I don't know enough about Hanoi to say whether Cohen's tendency to paint the regime there with the same brush as Beijing is precise. But in Moscow, "reaction came"? Um, if he knew shit about recent history Cohen should have said that the "triumphant path" of "free markets" in Russia caused widespread social upheaval, economic turmoil, poverty, sharp decreases in standards of living, and the rise of a new oligarchy emerging from the 'sale' (read 'give-away') of a host of public institutions and enterprises. Even the neoliberal zealots had the honesty to call their program 'shock therapy'. Now I don't want to say that the current regime in Moscow isn't a kind of reaction, but let's be clear on what kind of reaction it is. When you have people's lives being shattered by instability and economic calamity created by a clique of neoliberal zealots touting 'free market' fundamentalism with religious fervor, its unsurprising that a nationalist regime took up shop and decided to stand firm against the opportunism of Washington neoliberals.

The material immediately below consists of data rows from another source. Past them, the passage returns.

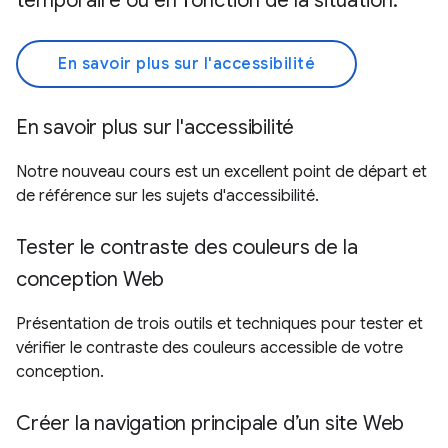
temporaire ou en fonction de la situation.
En savoir plus sur l'accessibilité
En savoir plus sur l'accessibilité
Notre nouveau cours est un excellent point de départ et
de référence sur les sujets d'accessibilité.
Tester le contraste des couleurs de la
conception Web
Présentation de trois outils et techniques pour tester et
vérifier le contraste des couleurs accessible de votre
conception.
Créer la navigation principale d’un site Web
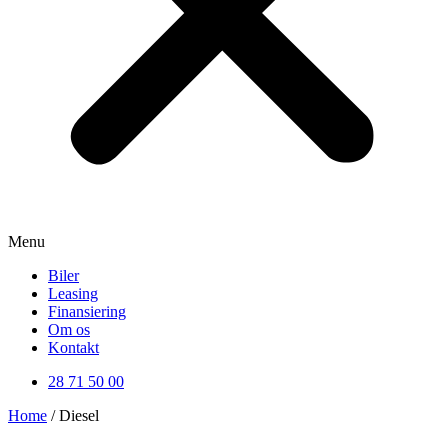
Menu
Biler
Leasing
Finansiering
Om os
Kontakt
28 71 50 00
Home
/ Diesel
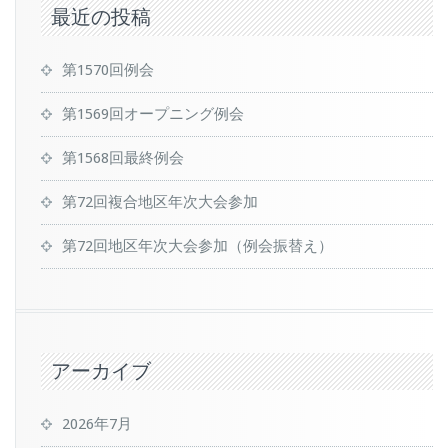
最近の投稿
第1570回例会
第1569回オープニング例会
第1568回最終例会
第72回複合地区年次大会参加
第72回地区年次大会参加（例会振替え）
アーカイブ
2026年7月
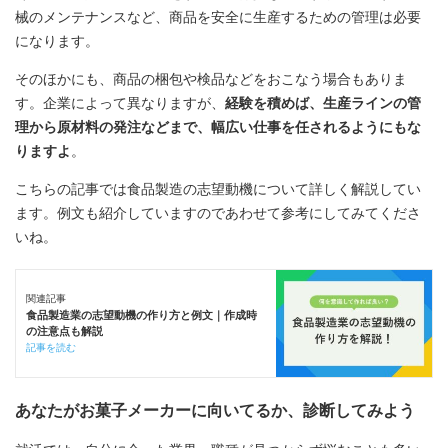
械のメンテナンスなど、商品を安全に生産するための管理は必要
になります。
そのほかにも、商品の梱包や検品などをおこなう場合もありま
す。企業によって異なりますが、
経験を積めば、生産ラインの管
理から原材料の発注などまで、幅広い仕事を任されるようにもな
りますよ
。
こちらの記事では食品製造の志望動機について詳しく解説してい
ます。例文も紹介していますのであわせて参考にしてみてくださ
いね。
関連記事
食品製造業の志望動機の作り方と例文｜作成時
の注意点も解説
記事を読む
あなたがお菓子メーカーに向いてるか、診断してみよう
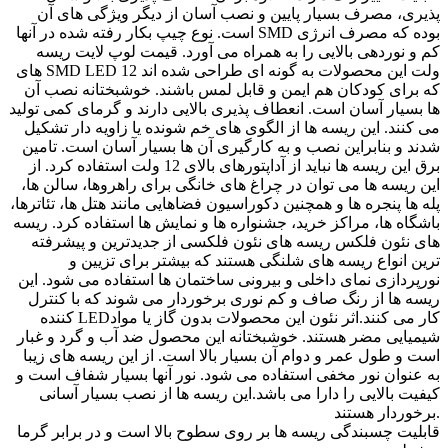
پذیری، مصرف بسیار پایین و نصب آسان از دیگر ویژگی های آن
است. نوع چیپ بکار رفته شده در آنها SMD بوده که مصرف انرژی
کم و نوردهی بالایی را به همراه می آورد. قیمت لوپ لایت ریسه
های SMD LED 12 ولت این محصولات به گونه ای طراحی شده اند
که برای کودکان هم ایمن و قابل لمس باشند. خوشبختانه نصب آن
ها بسیار آسان است. انعطاف پذیری بالایی دارند و گرمای کمی تولید
می کنند. این ریسه ها از الگوی های خم شونده یا زاویه دار تشکیل
شدند و بنابراین نصب و به کارگیری آن ها بسیار آسان است. تامین
برق این ریسه ها نباید از آداپتورهای بالای 12 ولت استفاده کرد. از
این ریسه ها می توان در چراغ های خانگی برای راهروها، سالن ها،
پله ها پنجره ها و همچنین دکوراسیون فضاهایی مانند هتل ها، تئاترها،
باشگاه ها، مراکز خرید، جشنواره ها و نمایش ها استفاده کرد. ریسه
های نئون فلکس ریسه های نئون فلکسی از جدیدترین و پیشرفته
ترین انواع ریسه های شلنگی هستند که بیشتر برای تزیین و
نورپردازی نمای داخلی و بیرونی ساختمان ها استفاده می شود. این
ریسه ها از رنگ صاف و کم نوری برخوردار می شوند که با کنترل
کننده LEDکار می کنند.اثر نئون این محصولات بدون گاز یا مواد
شیمیایی مضر هستند. خوشبختانه این محصول ضد آب و گرد و غبار
است و طول عمر و دوام آن بسیار بالا است. از این ریسه های زیبا
به عنوان نور مخفی استفاده می شود. نور آنها بسیار شفاف است و
کیفیت بالایی را دارا می باشد.این ریسه ها از نصب بسیار آسانی
برخوردار هستند.
قابلیت چسبندگی ریسه ها بر روی سطوح بالا است و در برابر گرما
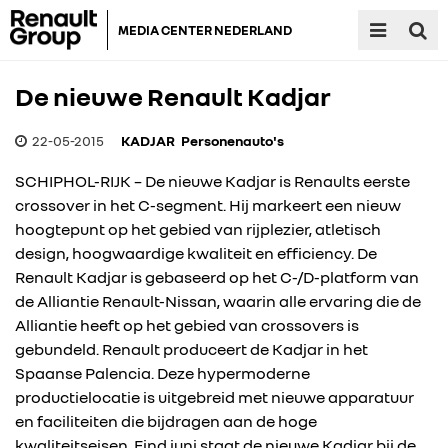
MEDIA CENTER NEDERLAND
De nieuwe Renault Kadjar
22-05-2015
KADJAR
Personenauto's
SCHIPHOL-RIJK – De nieuwe Kadjar is Renaults eerste
crossover in het C-segment. Hij markeert een nieuw
hoogtepunt op het gebied van rijplezier, atletisch
design, hoogwaardige kwaliteit en efficiency. De
Renault Kadjar is gebaseerd op het C-/D-platform van
de Alliantie Renault-Nissan, waarin alle ervaring die de
Alliantie heeft op het gebied van crossovers is
gebundeld. Renault produceert de Kadjar in het
Spaanse Palencia. Deze hypermoderne
productielocatie is uitgebreid met nieuwe apparatuur
en faciliteiten die bijdragen aan de hoge
kwaliteitseisen. Eind juni staat de nieuwe Kadjar bij de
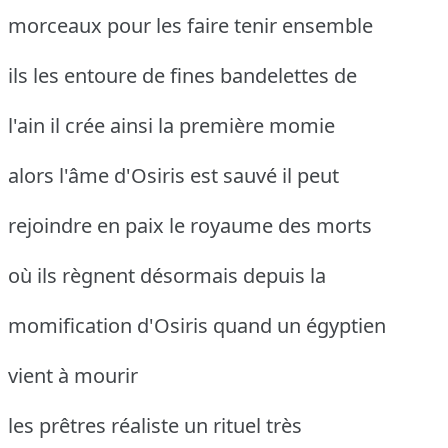
morceaux pour les faire tenir ensemble
ils les entoure de fines bandelettes de
l'ain il crée ainsi la première momie
alors l'âme d'Osiris est sauvé il peut
rejoindre en paix le royaume des morts
où ils règnent désormais depuis la
momification d'Osiris quand un égyptien
vient à mourir
les prêtres réaliste un rituel très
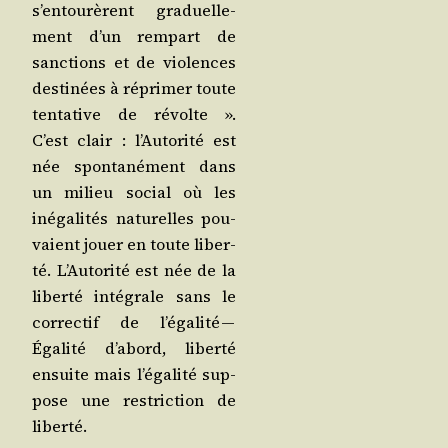
s’en­tou­rèrent gra­duel­le­
ment d’un rem­part de
sanc­tions et de vio­lences
des­ti­nées à répri­mer toute
ten­ta­tive de révolte ».
C’est clair : l’Au­to­ri­té est
née spon­ta­né­ment dans
un milieu social où les
inéga­li­tés natu­relles pou­
vaient jouer en toute liber­
té. L’Au­to­ri­té est née de la
liber­té inté­grale sans le
cor­rec­tif de l’é­ga­li­té —
Éga­li­té d’a­bord, liber­té
ensuite mais l’é­ga­li­té sup­
pose une res­tric­tion de
liberté.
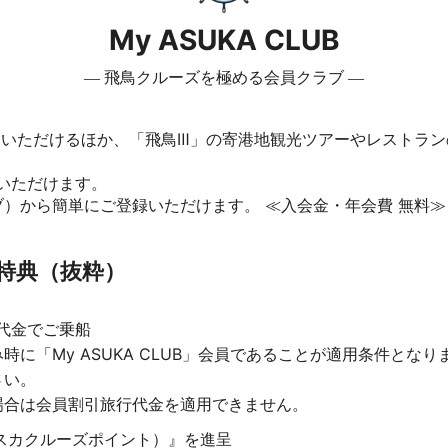
My ASUKA CLUB
― 飛鳥クルーズを極める会員クラブ ―
いただけるほか、「飛鳥Ⅲ」の寄港地観光ツアーやレストラン
。
いただけます。
ブ）から簡単にご登録いただけます。 ≪入会金・年会費 無料≫
会員特典（抜粋）
旅行代金でご乗船
時に「My ASUKA CLUB」会員であることが適用条件とな
さい。
場合は会員割引旅行代金を適用できません。
TS（アスカクルーズポイント）』を進呈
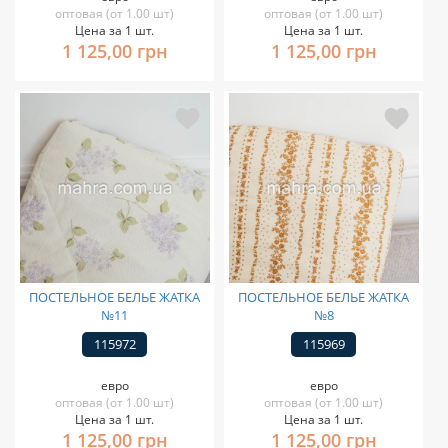
оптовая (от 1.00 шт)
оптовая (от 1.00 шт)
Цена за 1 шт.
Цена за 1 шт.
1 125,00 грн
1 125,00 грн
ПОСТЕЛЬНОЕ БЕЛЬЕ ЖАТКА
ПОСТЕЛЬНОЕ БЕЛЬЕ ЖАТКА
№11
№8
115972
115969
евро
евро
оптовая (от 1.00 шт)
оптовая (от 1.00 шт)
Цена за 1 шт.
Цена за 1 шт.
1 125,00 грн
1 125,00 грн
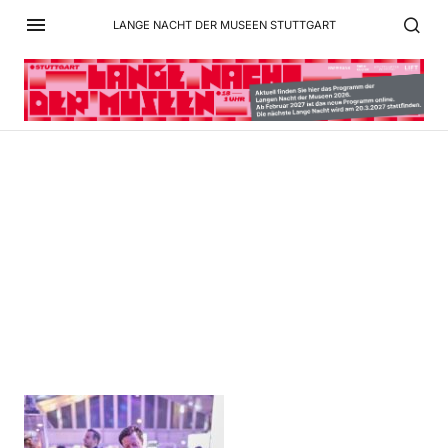
LANGE NACHT DER MUSEEN STUTTGART
Bildschirmfoto 2025-12-
14 um 20.43.54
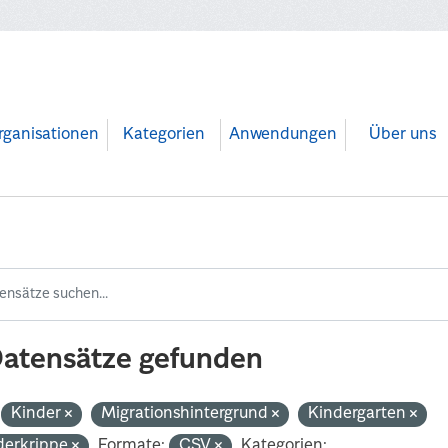
rganisationen
Kategorien
Anwendungen
Über uns
Datensätze gefunden
Kinder
Migrationshintergrund
Kindergarten
derkrippe
Formate:
CSV
Kategorien:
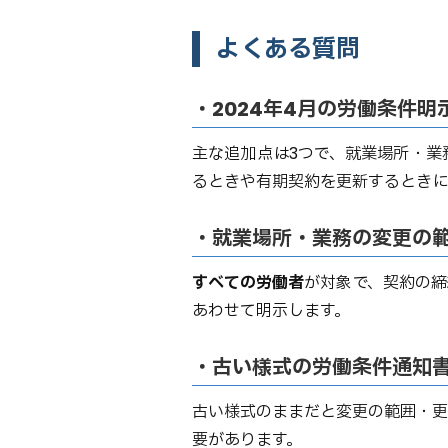
よくある質問
・2024年4月の労働条件
主な追加点は3つで、就業場所・業
るときや有期契約を更新するときに
・就業場所・業務の変更の
すべての労働者
が対象で、契約の
あわせて明示します。
・古い様式の労働条件通知
古い様式のままだと変更の範囲・更
要があります。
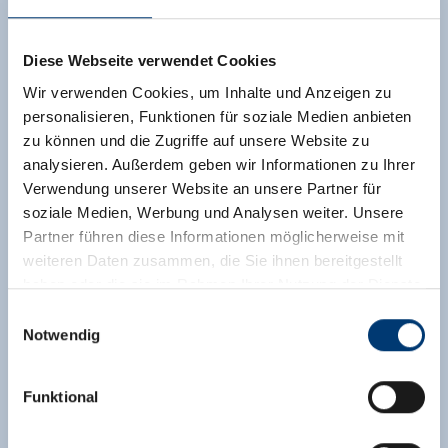
Diese Webseite verwendet Cookies
Wir verwenden Cookies, um Inhalte und Anzeigen zu
Driepersoonskamer, douche, WC, 1 slaapkamer
personalisieren, Funktionen für soziale Medien anbieten
zu können und die Zugriffe auf unsere Website zu
grootte van de kamer:
25 m² |
Opdrachten:
2 - 3
analysieren. Außerdem geben wir Informationen zu Ihrer
mensen |
Slaapkamer:
1
Verwendung unserer Website an unsere Partner für
Onze kamers zijn de ideale toevluchtsoord voor
soziale Medien, Werbung und Analysen weiter. Unsere
onze bergbeklimmers. Een open badkamer, een
Partner führen diese Informationen möglicherweise mit
groot bed, veel glas met uitzicht en ons
weiteren Daten zusammen, die Sie ihnen bereitgestellt
panoramisch balkon nodigen uit om te rusten en
haben oder die sie im Rahmen Ihrer Nutzung der Dienste
te herstellen. Na een vermoeiende dag tank je
gesammelt haben.
Einwilligungsauswahl
weer kracht en energie voor een nieuw avontuur -
Notwendig
midden in het Nationaal Park Hohe Tauern of op
Medieninhaber & Herausgeber:
de pistes van de Zillertal-Arena!
Zeller Bergbahnen Zillertal GmbH & Co KG
Funktional
Rohr 23// A-6280 Zell am Ziller
Uitrusting
Tel: +43 5282 7165// info@zillertalarena.com
Beschikbaarheidskalender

And about the fact of China's vibrant capitalism in the absence of democracy or a system of rights... what does Cohen add to this 'surprising anomaly' except some vague teleological faith that soon enough consumer capitalism truly will "create consumers who want democracy" as well? It seems that all Cohen is upset about is a few words written on paper. He would be happy, no doubt, if the Chinese had certain rights on some paper constitution somewhere, even if the citizens nonetheless lacked the ability to surmount institutional obstacles to actually realizing those rights. Why, then, is he so upset about capitalist China? It's clear that he certainly can't stand democracy when it bucks capitalism and the "free market" (see: everything he's ever written on Latin America).

Doesn't Roger Cohen ever bother to ask himself if it would even be worth coming up with his own triumphalist tripe, rather than just recycling and regurgitating? I can't think of anyone who adds less to existing discourse, bringing no nuanced or critical thought to bear on anything he writes about. Repetition is not thinking. Thinking has something to do with being able to imagine otherwise.